(DATA TO EXAMINE)
........

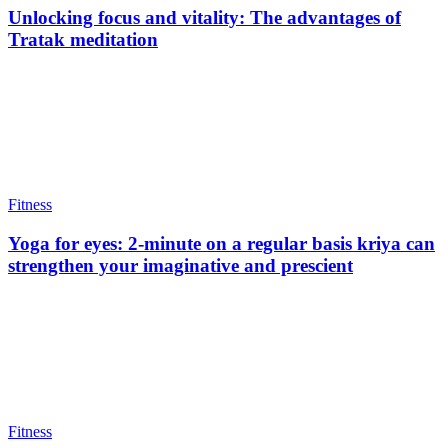
Unlocking focus and vitality: The advantages of
Tratak meditation
Fitness
Yoga for eyes: 2-minute on a regular basis kriya can
strengthen your imaginative and prescient
Fitness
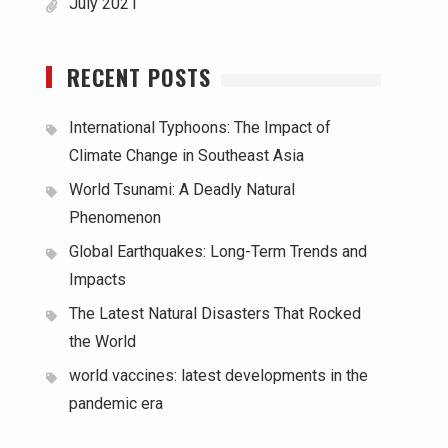
July 2021
RECENT POSTS
International Typhoons: The Impact of
Climate Change in Southeast Asia
World Tsunami: A Deadly Natural
Phenomenon
Global Earthquakes: Long-Term Trends and
Impacts
The Latest Natural Disasters That Rocked
the World
world vaccines: latest developments in the
pandemic era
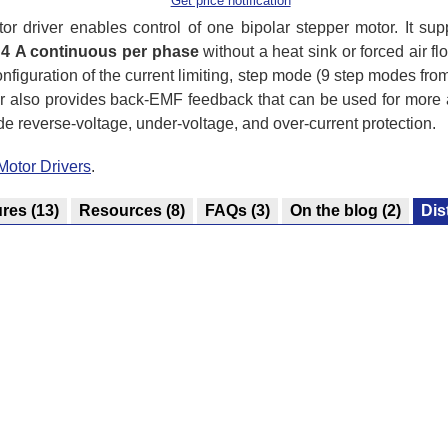
Get price notification
 driver enables control of one bipolar stepper motor. It su
o
4 A continuous per phase
without a heat sink or forced air fl
nfiguration of the current limiting, step mode (9 step modes fro
er also provides back-EMF feedback that can be used for more 
ude reverse-voltage, under-voltage, and over-current protection.
Motor Drivers
.
ures
(13)
Resources
(8)
FAQs
(3)
On the blog
(2)
Dis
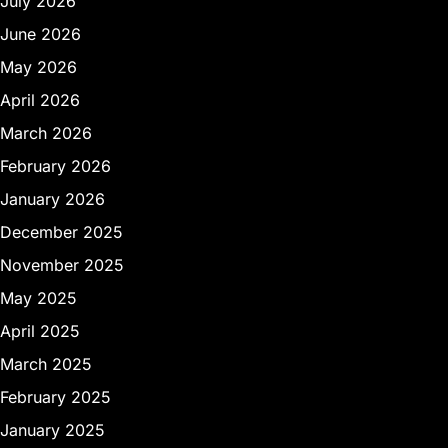
July 2026
June 2026
May 2026
April 2026
March 2026
February 2026
January 2026
December 2025
November 2025
May 2025
April 2025
March 2025
February 2025
January 2025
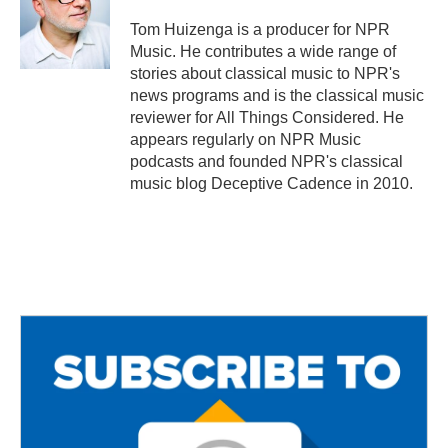
o
e
o
r
Tom Huizenga is a producer for NPR
k
Music. He contributes a wide range of
stories about classical music to NPR's
news programs and is the classical music
reviewer for All Things Considered. He
appears regularly on NPR Music
podcasts and founded NPR's classical
music blog Deceptive Cadence in 2010.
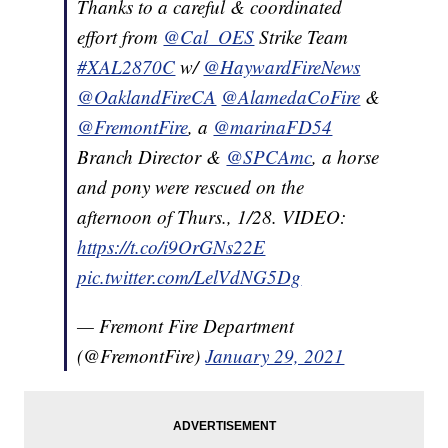
Thanks to a careful & coordinated
effort from
@Cal_OES
Strike Team
#XAL2870C
w/
@HaywardFireNews
@OaklandFireCA
@AlamedaCoFire
&
@FremontFire
, a
@marinaFD54
Branch Director &
@SPCAmc
, a horse
and pony were rescued on the
afternoon of Thurs., 1/28. VIDEO:
https://t.co/i9OrGNs22E
pic.twitter.com/LelVdNG5Dg
— Fremont Fire Department
(@FremontFire)
January 29, 2021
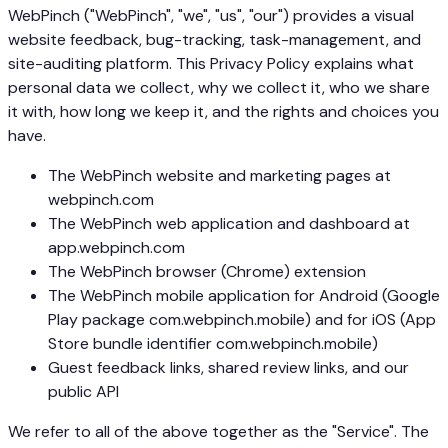
WebPinch ("WebPinch", "we", "us", "our") provides a visual
website feedback, bug-tracking, task-management, and
site-auditing platform. This Privacy Policy explains what
personal data we collect, why we collect it, who we share
it with, how long we keep it, and the rights and choices you
have.
The WebPinch website and marketing pages at
webpinch.com
The WebPinch web application and dashboard at
app.webpinch.com
The WebPinch browser (Chrome) extension
The WebPinch mobile application for Android (Google
Play package com.webpinch.mobile) and for iOS (App
Store bundle identifier com.webpinch.mobile)
Guest feedback links, shared review links, and our
public API
We refer to all of the above together as the "Service". The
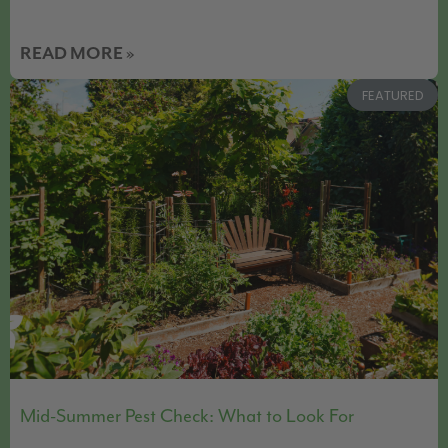
READ MORE »
FEATURED
Mid-Summer Pest Check: What to Look For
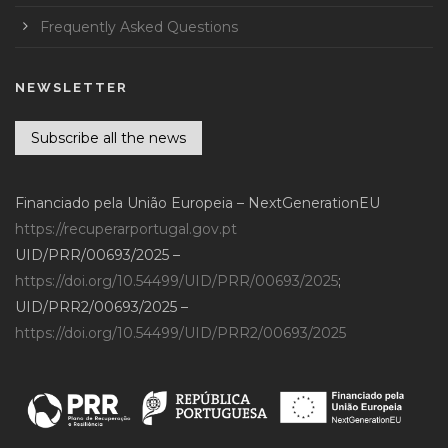
Frequently Asked Questions
NEWSLETTER
Subscribe all the news
Financiado pela União Europeia – NextGenerationEU
https://recuperarportugal.gov.pt
UID/PRR/00693/2025 –
https://doi.org/10.54499/UID/PRR/00693/2025
;
UID/PRR2/00693/2025 –
https://doi.org/10.54499/UID/PRR2/00693/2025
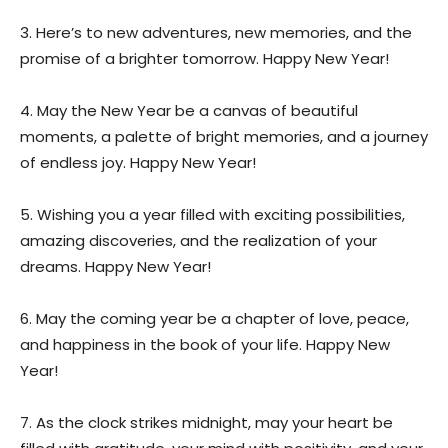
3. Here’s to new adventures, new memories, and the
promise of a brighter tomorrow. Happy New Year!
4. May the New Year be a canvas of beautiful
moments, a palette of bright memories, and a journey
of endless joy. Happy New Year!
5. Wishing you a year filled with exciting possibilities,
amazing discoveries, and the realization of your
dreams. Happy New Year!
6. May the coming year be a chapter of love, peace,
and happiness in the book of your life. Happy New
Year!
7. As the clock strikes midnight, may your heart be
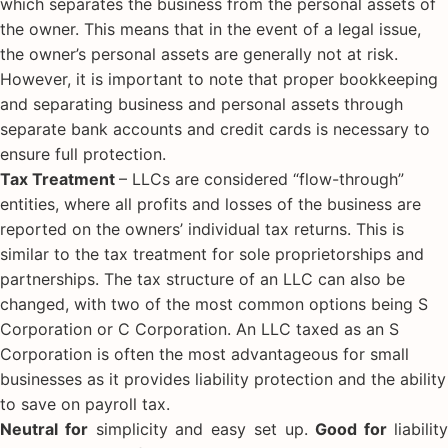
which separates the business from the personal assets of
the owner. This means that in the event of a legal issue,
the owner’s personal assets are generally not at risk.
However, it is important to note that proper bookkeeping
and separating business and personal assets through
separate bank accounts and credit cards is necessary to
ensure full protection.
Tax Treatment
– LLCs are considered “flow-through”
entities, where all profits and losses of the business are
reported on the owners’ individual tax returns. This is
similar to the tax treatment for sole proprietorships and
partnerships. The tax structure of an LLC can also be
changed, with two of the most common options being S
Corporation or C Corporation. An LLC taxed as an S
Corporation is often the most advantageous for small
businesses as it provides liability protection and the ability
to save on payroll tax.
Neutral for
simplicity and easy set up.
Good for
liabilit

........

(DIRECTIONS) Reproduce the listing exactly, but omit every picture in it.

(WRITTEN SOLUTION)
Unlocking focus and vitality: The advantages of
Tratak meditation
Fitness
Yoga for eyes: 2-minute on a regular basis kriya can
strengthen your imaginative and prescient
Fitness
July 2021
RECENT POSTS
International Typhoons: The Impact of
Climate Change in Southeast Asia
World Tsunami: A Deadly Natural
Phenomenon
Global Earthquakes: Long-Term Trends and
Impacts
The Latest Natural Disasters That Rocked
the World
world vaccines: latest developments in the
pandemic era
Get price notification
 driver enables control of one bipolar stepper motor. It su
o
4 A continuous per phase
without a heat sink or forced air fl
nfiguration of the current limiting, step mode (9 step modes fro
er also provides back-EMF feedback that can be used for more 
ude reverse-voltage, under-voltage, and over-current protection.
Motor Drivers
.
ures
(13)
Resources
(8)
FAQs
(3)
On the blog
(2)
Dis
July 2026
June 2026
May 2026
April 2026
March 2026
February 2026
January 2026
December 2025
November 2025
May 2025
April 2025
March 2025
February 2025
January 2025
o
e
o
r
Tom Huizenga is a producer for NPR
k
Music. He contributes a wide range of
stories about classical music to NPR's
news programs and is the classical music
reviewer for All Things Considered. He
appears regularly on NPR Music
podcasts and founded NPR's classical
music blog Deceptive Cadence in 2010.
Thanks to a careful & coordinated
effort from
@Cal_OES
Strike Team
#XAL2870C
w/
@HaywardFireNews
@OaklandFireCA
@AlamedaCoFire
&
@FremontFire
, a
@marinaFD54
Branch Director &
@SPCAmc
, a horse
and pony were rescued on the
afternoon of Thurs., 1/28. VIDEO:
https://t.co/i9OrGNs22E
pic.twitter.com/LelVdNG5Dg
— Fremont Fire Department
(@FremontFire)
January 29, 2021
WebPinch ("WebPinch", "we", "us", "our") provides a visual
website feedback, bug-tracking, task-management, and
site-auditing platform. This Privacy Policy explains what
personal data we collect, why we collect it, who we share
it with, how long we keep it, and the rights and choices you
have.
The WebPinch website and marketing pages at
webpinch.com
The WebPinch web application and dashboard at
app.webpinch.com
The WebPinch browser (Chrome) extension
The WebPinch mobile application for Android (Google
Play package com.webpinch.mobile) and for iOS (App
Store bundle identifier com.webpinch.mobile)
Guest feedback links, shared review links, and our
public API
We refer to all of the above together as the "Service". The
READ MORE »
FEATURED
Mid-Summer Pest Check: What to Look For
Frequently Asked Questions
NEWSLETTER
Subscribe all the news
Financiado pela União Europeia – NextGenerationEU
https://recuperarportugal.gov.pt
UID/PRR/00693/2025 –
https://doi.org/10.54499/UID/PRR/00693/2025
;
UID/PRR2/00693/2025 –
https://doi.org/10.54499/UID/PRR2/00693/2025
3. Here’s to new adventures, new memories, and the
promise of a brighter tomorrow. Happy New Year!
4. May the New Year be a canvas of beautiful
moments, a palette of bright memories, and a journey
of endless joy. Happy New Year!
5. Wishing you a year filled with exciting possibilities,
amazing discoveries, and the realization of your
dreams. Happy New Year!
6. May the coming year be a chapter of love, peace,
and happiness in the book of your life. Happy New
Year!
7. As the clock strikes midnight, may your heart be
which separates the business from the personal assets of
the owner. This means that in the event of a legal issue,
the owner’s personal assets are generally not at risk.
However, it is important to note that proper bookkeeping
and separating business and personal assets through
separate bank accounts and credit cards is necessary to
ensure full protection.
Tax Treatment
– LLCs are considered “flow-through”
entities, where all profits and losses of the business are
reported on the owners’ individual tax returns. This is
similar to the tax treatment for sole proprietorships and
partnerships. The tax structure of an LLC can also be
changed, with two of the most common options being S
Corporation or C Corporation. An LLC taxed as an S
Corporation is often the most advantageous for small
businesses as it provides liability protection and the ability
to save on payroll tax.
Neutral for
simplicity and easy set up.
Good for
liabilit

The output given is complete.